Soytarılığı sevmem, ciddiyet adamlığın işaretidir. Adam olacağız, adam gibi
yaşayacağız, adam gibi konuşacağız, adam gibi sorup, adam gibi cevap vereceğiz.
Şuna sahibim demeyeceksiniz, sahip olduğunuzu taşıyabiliyor musunuz onu
bileceksiniz. Bunu bilmiyorsanız hem
düşersiniz, hem de düşürürsünüz. Yüzünüze tükürülür!’’’’
Bendeniz
‘’’’Çağrışım demişken, sadece bir hüccet vereyim; bir
kişiyi kazanmanın ne demek olduğunu biliyor musunuz? Şimdi bu da çağrışım
oluşturmamıştır Allah bilir zihninizde! Yav siz niye yaşıyorsunuz o zaman? Siz
ne okuyorsunuz, nasıl okuyorsunuz, neden okuyorsunuz o zaman? Ya da
okumuyorsunuz. Belki de okuduğunuzu anlamıyorsunuz. Sahi bu hayatta niye
varsınız? Yemek, içmek, gezmek, eğlenmek için mi? Elbette bunları da
yapacaksınız ama bir şeyi adam gibi yapmak diye bir şeyde vardır. O zaman
açıkça beyan edin niyetinizi. Üst niyetlerden bahsetmeyin ve riyakârlık
yapmayın. Zira çok gülünç oluyorsunuz derim o halde. Kaybetmekse niyetiniz,
bari kirletmeyin kirletilmemesi gereken temiz şeyleri ve kirliliğe mahkûm
etmeyin temiz şeylerle temizlenmek niyetinde olanları ya da buna muhtaç
olanları!’’’’
Bendeniz
‘’’’Amellerin-eylemlerin var öyle mi? Peki hangi gönüle
girmeyi başardın onlarla? Kaç kişiyi kazandın, kaç kişiyi kaybettin? Yoksa bir
gayen yok mu onlarla ilgili? Kaybetmek gayen olmasa gerek, zaten öyle bir şeyi
düşünmek bile aptallık olur. Çünkü hiçbir kimse güzel bir sonuç beklemeden
eylem yapmaz. Bir gayen yoksa da zincirleme bir boşluk olduğu ortaya çıkar.
Sonuç beklemiyorsan niye eylem yaparsın, eylem yapmıyorsan insanları niçin
çağırırsın?
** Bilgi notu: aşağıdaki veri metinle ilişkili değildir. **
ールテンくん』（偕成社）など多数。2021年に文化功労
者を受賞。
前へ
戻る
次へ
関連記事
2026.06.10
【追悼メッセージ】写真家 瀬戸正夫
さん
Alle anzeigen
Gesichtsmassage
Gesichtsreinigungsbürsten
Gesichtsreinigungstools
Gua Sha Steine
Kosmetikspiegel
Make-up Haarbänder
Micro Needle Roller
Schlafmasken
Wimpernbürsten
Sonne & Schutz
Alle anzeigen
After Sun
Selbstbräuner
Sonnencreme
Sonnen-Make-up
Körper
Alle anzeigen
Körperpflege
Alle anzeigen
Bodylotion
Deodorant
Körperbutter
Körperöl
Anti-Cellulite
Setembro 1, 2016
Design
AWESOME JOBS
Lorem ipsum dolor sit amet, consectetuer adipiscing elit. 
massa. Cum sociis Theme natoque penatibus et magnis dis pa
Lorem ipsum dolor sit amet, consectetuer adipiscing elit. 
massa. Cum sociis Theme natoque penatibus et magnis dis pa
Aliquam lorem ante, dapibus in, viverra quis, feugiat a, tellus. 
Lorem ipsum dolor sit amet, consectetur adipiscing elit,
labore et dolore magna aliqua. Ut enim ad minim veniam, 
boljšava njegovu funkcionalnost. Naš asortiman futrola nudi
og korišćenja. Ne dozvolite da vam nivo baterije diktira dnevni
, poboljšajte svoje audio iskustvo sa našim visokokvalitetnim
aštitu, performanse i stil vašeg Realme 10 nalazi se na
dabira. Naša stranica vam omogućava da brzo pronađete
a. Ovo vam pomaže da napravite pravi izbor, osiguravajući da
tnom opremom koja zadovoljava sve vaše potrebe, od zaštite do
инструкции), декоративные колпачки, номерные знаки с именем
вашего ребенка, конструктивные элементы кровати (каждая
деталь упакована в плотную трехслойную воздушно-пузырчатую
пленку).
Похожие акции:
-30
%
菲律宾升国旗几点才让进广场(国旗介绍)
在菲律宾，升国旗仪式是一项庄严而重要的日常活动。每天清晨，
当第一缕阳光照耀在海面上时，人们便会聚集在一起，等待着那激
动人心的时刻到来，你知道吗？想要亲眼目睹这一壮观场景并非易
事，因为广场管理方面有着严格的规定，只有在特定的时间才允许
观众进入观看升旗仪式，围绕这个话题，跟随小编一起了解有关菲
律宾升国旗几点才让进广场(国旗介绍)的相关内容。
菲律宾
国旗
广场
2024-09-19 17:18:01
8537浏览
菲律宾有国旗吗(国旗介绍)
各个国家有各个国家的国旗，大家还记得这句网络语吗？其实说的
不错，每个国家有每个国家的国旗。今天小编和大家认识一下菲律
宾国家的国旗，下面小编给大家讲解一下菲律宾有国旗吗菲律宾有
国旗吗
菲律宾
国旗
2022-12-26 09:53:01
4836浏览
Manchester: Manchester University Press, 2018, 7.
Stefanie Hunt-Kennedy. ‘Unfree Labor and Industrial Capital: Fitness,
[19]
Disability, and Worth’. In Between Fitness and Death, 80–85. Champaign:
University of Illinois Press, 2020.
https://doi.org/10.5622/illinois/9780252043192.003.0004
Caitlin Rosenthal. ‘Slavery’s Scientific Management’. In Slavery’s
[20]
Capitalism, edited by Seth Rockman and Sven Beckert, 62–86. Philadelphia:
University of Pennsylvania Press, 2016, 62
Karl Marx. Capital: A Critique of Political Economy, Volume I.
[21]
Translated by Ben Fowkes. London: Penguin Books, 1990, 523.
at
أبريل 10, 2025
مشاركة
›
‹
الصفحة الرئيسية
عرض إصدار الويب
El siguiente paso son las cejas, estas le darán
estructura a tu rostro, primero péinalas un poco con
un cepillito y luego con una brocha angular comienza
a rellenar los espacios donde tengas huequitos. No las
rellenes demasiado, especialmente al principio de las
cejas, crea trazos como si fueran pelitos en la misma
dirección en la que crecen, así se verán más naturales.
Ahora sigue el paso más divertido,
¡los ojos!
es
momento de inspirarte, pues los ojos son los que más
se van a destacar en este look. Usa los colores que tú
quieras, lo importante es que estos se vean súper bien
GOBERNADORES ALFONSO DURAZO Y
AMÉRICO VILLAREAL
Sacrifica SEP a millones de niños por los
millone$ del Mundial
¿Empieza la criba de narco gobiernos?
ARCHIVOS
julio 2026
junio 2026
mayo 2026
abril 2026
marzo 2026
Peki, çağırdığın insanlara ne diyeceksin? Dediklerini nasıl ispat
edeceksin? Bunları yapmayacaksan da zaten insanların arasına karışmana lüzum
yoktur. Bana şunu yapıyorum, bunu yapıyorum, böyle yapıyorum demeyeceksin,
yaptığın şey bir sonuç veriyor mu onu göstereceksin. Bir eylem yap ama o eylem
orada dursun ve ne kadar melanet varsa yapmaktan çekinme. Ne alaka şimdi?
Yaptığın eylem seni güzel şeylere yönlendirmiyorsa niye yaparsın o eylemi? Ben
eylemine bakmam ki, eylemin seni neye yönlendiriyor ona bakarım. Güzel bir
eylem yap ama her türlü kötülüğü yapmaktan korkma. Eylemin batsın emi! Teori ve
pratik insicam içerisinde olmalı, bilakis hiç ama hiçbir anlam ifade etmez.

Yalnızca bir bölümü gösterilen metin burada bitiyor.